Allá, en la tranquilidad de su pedazo de tierra, la productora sabe qué sucede no solo en Cuba sino del otro lado del mundo. Las tecnologías han hecho añicos las distancias entre el campo y la ciudad, ella no se siente aislada, vive de manera confortable y sus metas son prosperar en el mismo lugar donde aprendió de su padre el amor por la tierra y los animales, el compromiso de producir.

Cuando Belkis habla de su comunidad lo hace con un orgullo especial, y en su discurso está por supuesto la valía de las mujeres campesinas. "Hay muchas personas que piensan que en el campo una depende del esposo, y es verdad que la mujer campesina es humilde, cuida de su casa y de los suyos, pero es fuerte también y tiene metas y recursos para lograr sus aspiraciones, porque sabe lo que es trabajar, y no esperar a que nadie le dé nada".

Aun cuando no falta qué hacer en El Porvenir, siempre queda un tiempecito para apoyar al hogar de ancianos de la comunidad, conversar con los más jóvenes del terruño, cooperar como federada con el barrio y los suyos.

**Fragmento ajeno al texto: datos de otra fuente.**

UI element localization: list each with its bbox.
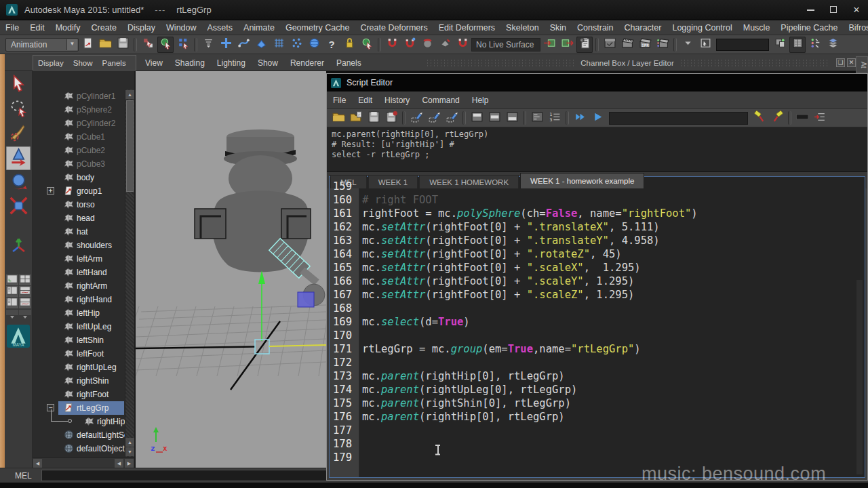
outliner-item[interactable]: leftHip: [33, 306, 124, 320]
outliner-item[interactable]: rightHand: [33, 293, 124, 306]
separator[interactable]: [378, 38, 381, 52]
paint-select-tool[interactable]: [6, 122, 31, 146]
help-line[interactable]: ?: [323, 37, 340, 53]
outliner-item[interactable]: pCylinder1: [33, 89, 124, 103]
code-line[interactable]: 163 mc.setAttr(rightFoot[0] + ".translat…: [330, 235, 865, 248]
menu-display[interactable]: Display: [122, 20, 161, 35]
restore-panel-icon[interactable]: ❏: [836, 58, 845, 67]
separator[interactable]: [595, 38, 599, 52]
script-editor-menu-help[interactable]: Help: [466, 96, 495, 105]
viewport-menu-lighting[interactable]: Lighting: [211, 58, 252, 68]
render-view[interactable]: [601, 37, 618, 53]
code-line[interactable]: 167 mc.setAttr(rightFoot[0] + ".scaleZ",…: [330, 289, 865, 302]
input-connections[interactable]: [541, 37, 557, 53]
snap-menus[interactable]: [200, 37, 216, 53]
render-current-frame[interactable]: [619, 37, 635, 53]
outliner-item[interactable]: leftShin: [33, 333, 124, 347]
command-swatch[interactable]: [794, 110, 810, 126]
live-surface-magnet[interactable]: [454, 37, 471, 53]
outliner-item[interactable]: rightArm: [33, 279, 124, 293]
outliner-item[interactable]: rightUpLeg: [33, 361, 124, 374]
script-editor-menu-command[interactable]: Command: [416, 96, 465, 105]
menu-assets[interactable]: Assets: [202, 20, 239, 35]
snap-magnet-point[interactable]: [401, 37, 418, 53]
show-history-pane[interactable]: [469, 110, 485, 126]
scroll-up-icon[interactable]: ▲: [125, 90, 134, 99]
code-line[interactable]: 170: [330, 329, 865, 343]
layout-dropdown-icon[interactable]: [6, 310, 18, 315]
viewport-menu-view[interactable]: View: [139, 58, 169, 68]
script-input-pane[interactable]: 159 160 # right FOOT 161 rightFoot = mc.…: [329, 176, 865, 478]
snap-grid[interactable]: [218, 37, 234, 53]
menu-create[interactable]: Create: [86, 20, 123, 35]
menu-bifrost[interactable]: Bifrost: [843, 20, 868, 35]
separator[interactable]: [402, 111, 406, 125]
script-editor-toggle[interactable]: [576, 37, 593, 53]
outliner-item[interactable]: pSphere2: [33, 103, 124, 117]
viewport-menu-show[interactable]: Show: [252, 58, 284, 68]
layout-persp-curve[interactable]: [19, 298, 31, 308]
outliner-menu-display[interactable]: Display: [33, 59, 68, 67]
open-script[interactable]: [330, 110, 347, 126]
sort-order[interactable]: [772, 37, 788, 53]
menu-edit-deformers[interactable]: Edit Deformers: [433, 20, 500, 35]
snap-plane[interactable]: [253, 37, 269, 53]
code-line[interactable]: 174 mc.parent(rightUpLeg[0], rtLegGrp): [330, 384, 865, 397]
tab-week1-homework-example[interactable]: WEEK 1 - homework example: [520, 173, 644, 188]
select-by-name[interactable]: [697, 37, 713, 53]
menu-modify[interactable]: Modify: [50, 20, 86, 35]
lock-selection[interactable]: [341, 37, 357, 53]
snap-sphere[interactable]: [306, 37, 322, 53]
show-line-numbers[interactable]: [529, 110, 545, 126]
outliner-item[interactable]: defaultLightSe: [33, 428, 124, 442]
code-line[interactable]: 173 mc.parent(rightHip[0], rtLegGrp): [330, 370, 865, 384]
output-connections[interactable]: [559, 37, 575, 53]
outliner-item[interactable]: leftUpLeg: [33, 320, 124, 333]
tab-week1-homework[interactable]: WEEK 1 HOMEWORK: [419, 175, 519, 188]
viewport-menu-shading[interactable]: Shading: [169, 58, 211, 68]
quick-select-dropdown[interactable]: [679, 37, 696, 53]
scroll-left-icon[interactable]: ◀: [115, 459, 123, 468]
outliner-item[interactable]: hat: [33, 225, 124, 239]
select-hierarchy[interactable]: [140, 37, 156, 53]
scrollbar-thumb[interactable]: [126, 100, 134, 192]
scale-tool[interactable]: [6, 195, 31, 219]
clear-history[interactable]: [408, 110, 425, 126]
save-script[interactable]: [366, 110, 382, 126]
snap-curve[interactable]: [235, 37, 252, 53]
outliner-item[interactable]: rtLegGrp: [33, 401, 124, 415]
lasso-select-tool[interactable]: [6, 98, 31, 121]
layout-dropdown-icon[interactable]: [19, 310, 31, 315]
highlight-selection[interactable]: [359, 37, 375, 53]
execute[interactable]: [589, 110, 606, 126]
tab-week1[interactable]: WEEK 1: [368, 175, 418, 188]
outliner-menu-show[interactable]: Show: [68, 59, 98, 67]
menu-geometry-cache[interactable]: Geometry Cache: [280, 20, 355, 35]
viewport-menu-renderer[interactable]: Renderer: [284, 58, 330, 68]
tool-settings-toggle[interactable]: [807, 37, 823, 53]
scroll-up-icon[interactable]: ▲: [125, 438, 134, 447]
scroll-right-icon[interactable]: ▶: [125, 459, 134, 468]
outliner-item[interactable]: rightShin: [33, 374, 124, 388]
select-tool[interactable]: [6, 73, 31, 97]
execute-all[interactable]: [572, 110, 588, 126]
outliner-item[interactable]: pCube2: [33, 144, 124, 157]
code-line[interactable]: 179: [330, 451, 865, 465]
show-both-panes[interactable]: [486, 110, 502, 126]
select-component[interactable]: [175, 37, 191, 53]
code-line[interactable]: 178: [330, 438, 865, 451]
separator[interactable]: [462, 111, 466, 125]
layout-persp-outliner[interactable]: [6, 286, 18, 297]
scroll-down-icon[interactable]: ▼: [125, 447, 134, 456]
separator[interactable]: [788, 111, 791, 125]
live-surface-field[interactable]: [471, 38, 540, 52]
save-script-to-shelf[interactable]: [383, 110, 399, 126]
command-line-mode[interactable]: MEL: [15, 471, 32, 481]
goto-line[interactable]: [812, 110, 828, 126]
attribute-editor-toggle[interactable]: [825, 37, 841, 53]
close-panel-icon[interactable]: ✕: [847, 58, 856, 67]
outliner-item[interactable]: torso: [33, 198, 124, 211]
menu-window[interactable]: Window: [161, 20, 201, 35]
menu-pipeline-cache[interactable]: Pipeline Cache: [775, 20, 843, 35]
layout-persp-graph[interactable]: [19, 286, 31, 297]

La añoranza por su hija es otro peso que se agiganta cuando cae la noche. Belkis ordena la casa, repasa en su cabeza los quehaceres de la próxima faena y va a la cama junto a su esposo. Los primeros minutos, antes del sueño, son de recuento, de conversación obligatoria, entonces el esfuerzo del día hace su parte y ella cae rendida por fin. No hay alarmas programadas. Unas horas después comenzará la misma rutina y ella, casi por inercia, se calzará nuevamente las botas de trabajo.